**DATA SHOWN**
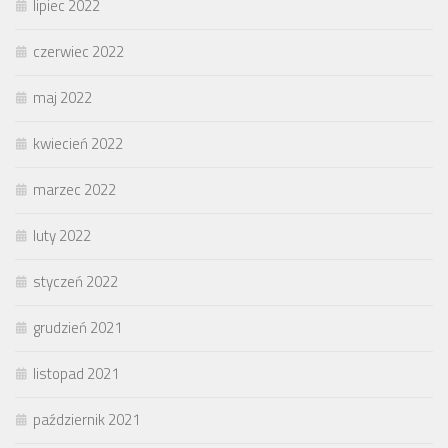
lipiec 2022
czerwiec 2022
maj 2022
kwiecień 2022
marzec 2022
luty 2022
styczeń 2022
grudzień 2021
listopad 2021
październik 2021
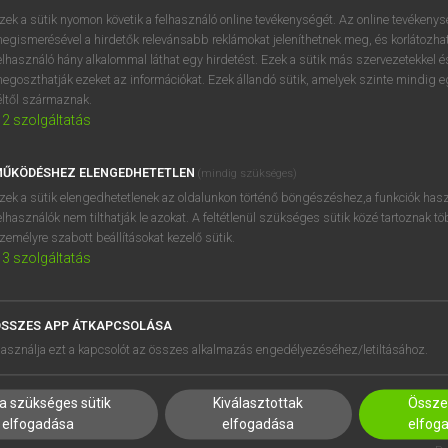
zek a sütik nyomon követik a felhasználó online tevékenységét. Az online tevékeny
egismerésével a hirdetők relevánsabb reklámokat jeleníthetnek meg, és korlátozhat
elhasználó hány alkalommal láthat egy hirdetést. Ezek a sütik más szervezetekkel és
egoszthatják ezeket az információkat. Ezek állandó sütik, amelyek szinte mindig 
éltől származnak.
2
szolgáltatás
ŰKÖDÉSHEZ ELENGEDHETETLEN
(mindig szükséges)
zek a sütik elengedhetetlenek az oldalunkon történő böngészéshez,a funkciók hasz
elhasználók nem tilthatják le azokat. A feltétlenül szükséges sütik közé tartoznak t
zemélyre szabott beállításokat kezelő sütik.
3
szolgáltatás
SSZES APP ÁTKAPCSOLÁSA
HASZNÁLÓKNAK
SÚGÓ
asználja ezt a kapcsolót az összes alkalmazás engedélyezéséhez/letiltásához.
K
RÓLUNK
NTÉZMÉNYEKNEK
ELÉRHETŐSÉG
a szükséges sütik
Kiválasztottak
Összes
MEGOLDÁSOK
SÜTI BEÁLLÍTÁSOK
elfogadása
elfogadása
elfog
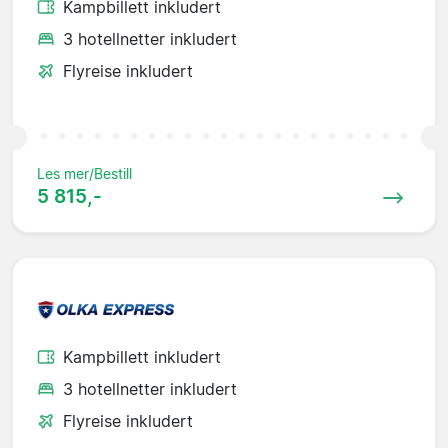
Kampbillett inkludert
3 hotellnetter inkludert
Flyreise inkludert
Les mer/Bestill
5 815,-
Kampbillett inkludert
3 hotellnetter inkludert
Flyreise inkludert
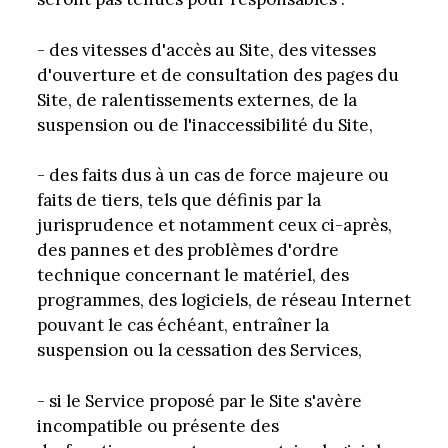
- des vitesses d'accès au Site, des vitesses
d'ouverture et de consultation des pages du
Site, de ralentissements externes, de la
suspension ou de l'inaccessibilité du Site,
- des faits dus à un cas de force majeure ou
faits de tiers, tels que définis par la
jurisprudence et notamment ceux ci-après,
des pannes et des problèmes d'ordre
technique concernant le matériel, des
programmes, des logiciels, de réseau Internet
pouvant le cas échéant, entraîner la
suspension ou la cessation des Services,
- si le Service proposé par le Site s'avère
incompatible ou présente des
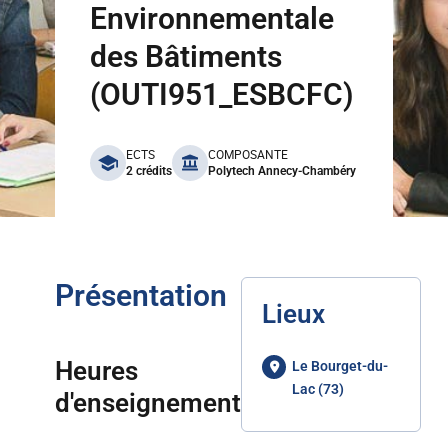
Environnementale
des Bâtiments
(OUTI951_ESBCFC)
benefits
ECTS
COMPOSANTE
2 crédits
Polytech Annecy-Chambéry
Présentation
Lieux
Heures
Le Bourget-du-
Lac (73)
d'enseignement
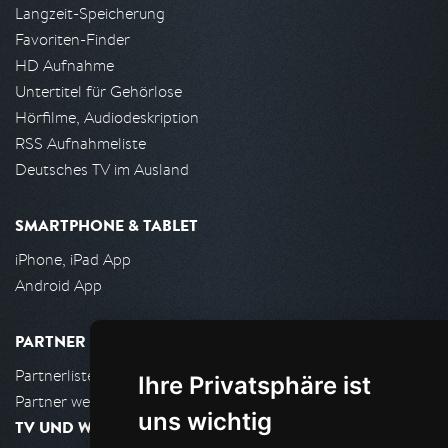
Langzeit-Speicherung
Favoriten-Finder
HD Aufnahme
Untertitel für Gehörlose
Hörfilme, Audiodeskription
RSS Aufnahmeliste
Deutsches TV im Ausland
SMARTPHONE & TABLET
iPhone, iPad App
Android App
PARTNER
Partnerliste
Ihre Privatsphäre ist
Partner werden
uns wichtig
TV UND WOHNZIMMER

**GOAL OF THE EXERCISE**
Write out the entries above verbatim, without pictures.

**YOUR SOLUTION**
lipiec 2022
czerwiec 2022
maj 2022
kwiecień 2022
marzec 2022
luty 2022
styczeń 2022
grudzień 2021
listopad 2021
październik 2021
zek a sütik nyomon követik a felhasználó online tevékenységét. Az online tevékeny
egismerésével a hirdetők relevánsabb reklámokat jeleníthetnek meg, és korlátozhat
elhasználó hány alkalommal láthat egy hirdetést. Ezek a sütik más szervezetekkel és
egoszthatják ezeket az információkat. Ezek állandó sütik, amelyek szinte mindig 
éltől származnak.
2
szolgáltatás
ŰKÖDÉSHEZ ELENGEDHETETLEN
(mindig szükséges)
zek a sütik elengedhetetlenek az oldalunkon történő böngészéshez,a funkciók hasz
elhasználók nem tilthatják le azokat. A feltétlenül szükséges sütik közé tartoznak t
zemélyre szabott beállításokat kezelő sütik.
3
szolgáltatás
SSZES APP ÁTKAPCSOLÁSA
HASZNÁLÓKNAK
SÚGÓ
asználja ezt a kapcsolót az összes alkalmazás engedélyezéséhez/letiltásához.
K
RÓLUNK
NTÉZMÉNYEKNEK
ELÉRHETŐSÉG
a szükséges sütik
Kiválasztottak
Összes
MEGOLDÁSOK
SÜTI BEÁLLÍTÁSOK
elfogadása
elfogadása
elfog
Kampbillett inkludert
3 hotellnetter inkludert
Flyreise inkludert
Les mer/Bestill
5 815,-
Kampbillett inkludert
3 hotellnetter inkludert
Flyreise inkludert
- des vitesses d'accès au Site, des vitesses
d'ouverture et de consultation des pages du
Site, de ralentissements externes, de la
suspension ou de l'inaccessibilité du Site,
- des faits dus à un cas de force majeure ou
faits de tiers, tels que définis par la
jurisprudence et notamment ceux ci-après,
des pannes et des problèmes d'ordre
technique concernant le matériel, des
programmes, des logiciels, de réseau Internet
pouvant le cas échéant, entraîner la
suspension ou la cessation des Services,
- si le Service proposé par le Site s'avère
incompatible ou présente des
Environnementale
des Bâtiments
(OUTI951_ESBCFC)
benefits
ECTS
COMPOSANTE
2 crédits
Polytech Annecy-Chambéry
Présentation
Lieux
Heures
Le Bourget-du-
Lac (73)
d'enseignement
Langzeit-Speicherung
Favoriten-Finder
HD Aufnahme
Untertitel für Gehörlose
Hörfilme, Audiodeskription
RSS Aufnahmeliste
Deutsches TV im Ausland
SMARTPHONE & TABLET
iPhone, iPad App
Android App
PARTNER
Partnerliste
Ihre Privatsphäre ist
Partner werden
uns wichtig
TV UND WOHNZIMMER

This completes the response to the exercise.